6. Install filtering
and/or accountability software. www.covenanteyes.com
is a good place to start if you know nothing about this. Filters are
frustrating. There are ways around them. Both true, but again, your job is to
make it not so easy for kids to encounter harmful things online. Trust your
kids, because you must. But also verify. I like accountability software for
kids who are older, because it puts them in a position of having to answer for
where they’re going online. Don’t install it as a “gotcha” maneuver; install it
with their full knowledge and participation.
7. Get kids prepaid
phones that charge by the minute and per text. These phones show a
declining balance on the home screen. Kids tend to think that minutes and data
transfer are “free”. Disabuse them of this, immediately. Put a fixed amount of
money on the phone each month and when it’s gone, it’s gone. (Caveat: Since I
often hear that the reason preteens have phones is so their parents can easily
get in touch with them, make it a rule that Mom and Dad’s calls must be
answered. If minutes expire, deduct $10 from the next month’s allotment. If
they don’t answer when you call – either because they’re out of minutes or
aren’t paying attention – take the phone away, because really, why then do they
have it at all? And really – they’ll be fine without one. They’ll be ok. So
will you. Just make sure they know how to call home – that they know your home
number and your and your spouse’s cell number.)
8. Become a student
of tech. You must do this.
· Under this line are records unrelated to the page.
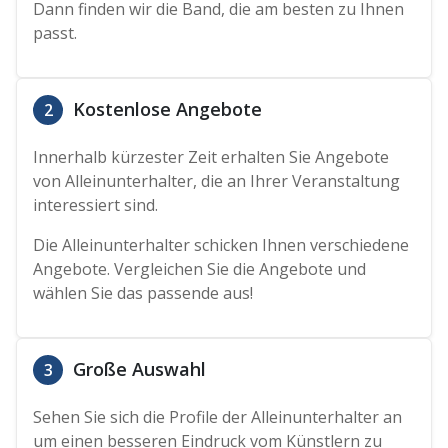
Dann finden wir die Band, die am besten zu Ihnen
passt.
Kostenlose Angebote
2
Innerhalb kürzester Zeit erhalten Sie Angebote
von Alleinunterhalter, die an Ihrer Veranstaltung
interessiert sind.
Die Alleinunterhalter schicken Ihnen verschiedene
Angebote. Vergleichen Sie die Angebote und
wählen Sie das passende aus!
Große Auswahl
3
Sehen Sie sich die Profile der Alleinunterhalter an
um einen besseren Eindruck vom Künstlern zu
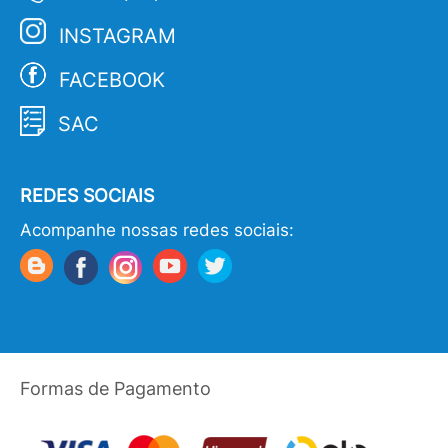
INSTAGRAM
FACEBOOK
SAC
REDES SOCIAIS
Acompanhe nossas redes sociais:
Formas de Pagamento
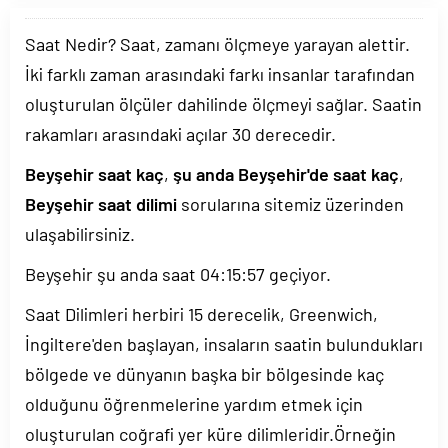
Saat Nedir? Saat, zamanı ölçmeye yarayan alettir.
İki farklı zaman arasındaki farkı insanlar tarafından
oluşturulan ölçüler dahilinde ölçmeyi sağlar. Saatin
rakamları arasındaki açılar 30 derecedir.
Beyşehir saat kaç
,
şu anda Beyşehir'de saat kaç
,
Beyşehir saat dilimi
sorularına sitemiz üzerinden
ulaşabilirsiniz.
Beyşehir şu anda saat
04:15:57
geçiyor.
Saat Dilimleri herbiri 15 derecelik, Greenwich,
İngiltere'den başlayan, insaların saatin bulundukları
bölgede ve dünyanın başka bir bölgesinde kaç
olduğunu öğrenmelerine yardım etmek için
oluşturulan coğrafi yer küre dilimleridir.Örneğin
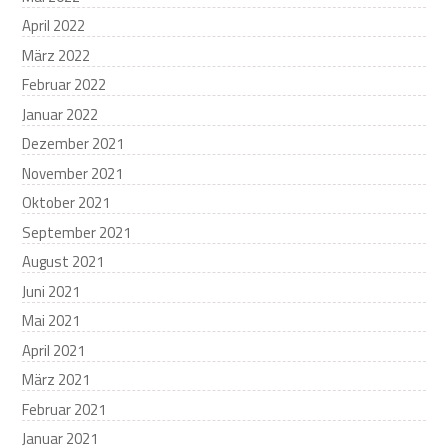
April 2022
März 2022
Februar 2022
Januar 2022
Dezember 2021
November 2021
Oktober 2021
September 2021
August 2021
Juni 2021
Mai 2021
April 2021
März 2021
Februar 2021
Januar 2021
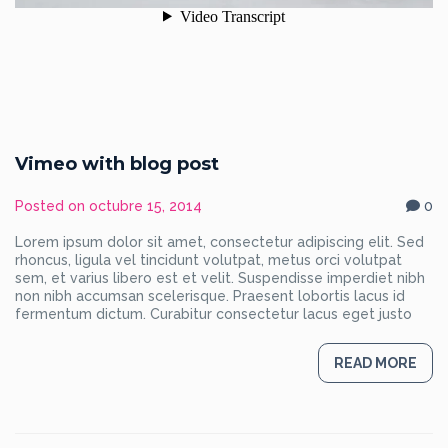
Vimeo with blog post
Posted on
octubre 15, 2014
0
Lorem ipsum dolor sit amet, consectetur adipiscing elit. Sed
rhoncus, ligula vel tincidunt volutpat, metus orci volutpat
sem, et varius libero est et velit. Suspendisse imperdiet nibh
non nibh accumsan scelerisque. Praesent lobortis lacus id
fermentum dictum. Curabitur consectetur lacus eget justo
READ MORE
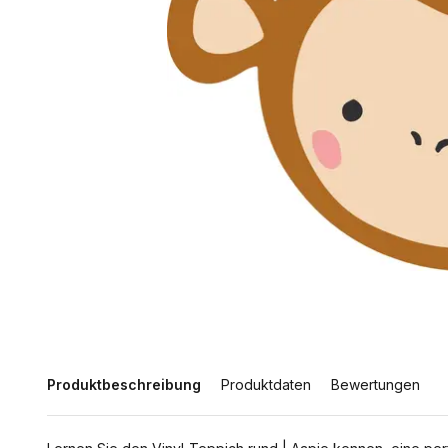
Produktbeschreibung
Produktdaten
Bewertungen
Even if you never use apps. Even if you wish
they were never invented. Even if your phone is still dumb (like mine is).
Whatever your reason for resisting and resenting the tech onslaught, you must
be familiar with what’s out there. Because your kids are. It’s second-nature to
them. Two sites I recommend:
http://internet-safety.yoursphere.com/
and
http://www.commonsensemedia.org/
9. Allow kids to be
bored; don’t allow tech devices to rush into the vacuum. Archibald Hart
closed with this, and I thought it was like gold: When he was a child, he was
often bored – and it made him creative. I thought about that and thought about
a kid I know who’s a really good artist. He was showing me a cool drawing once,
and told me he did it over a school break when – you guessed it – he was bored,
with nothing else to do.
Then I thought about my own work, and how one of the
things I so often lack is creative space. Though I dream of having whole days
and weeks to brainstorm ideas for KidsGames or summer camp or teaching series, it
never seems to happen. You know what else never seems to happen at work? That I
am bored. More often – nearly always – my schedule is packed to the gills, with
half a dozen things to do at once, five tabs open on my Internet browser, and
four messages I should have returned a week ago.
And you know what happens when I do hit a point where I feel
caught up? Facebook, that’s what.
10. Say no. (Now
that you’ve been practicing.) We must say no to some things so that we can say
yes to other things. As good as it feels to check the items off your electronic
to-do list, or clean out your e-mail inbox, or delete a bunch of files you no
longer use (all the organizationally challenged people are thinking, “Files?
What are files? I use the desktop.”) – it is fleeting. So fleeting. And so not
the point of our lives. Which is why I’m going to hit save and close this
laptop, right now. And why you should, too.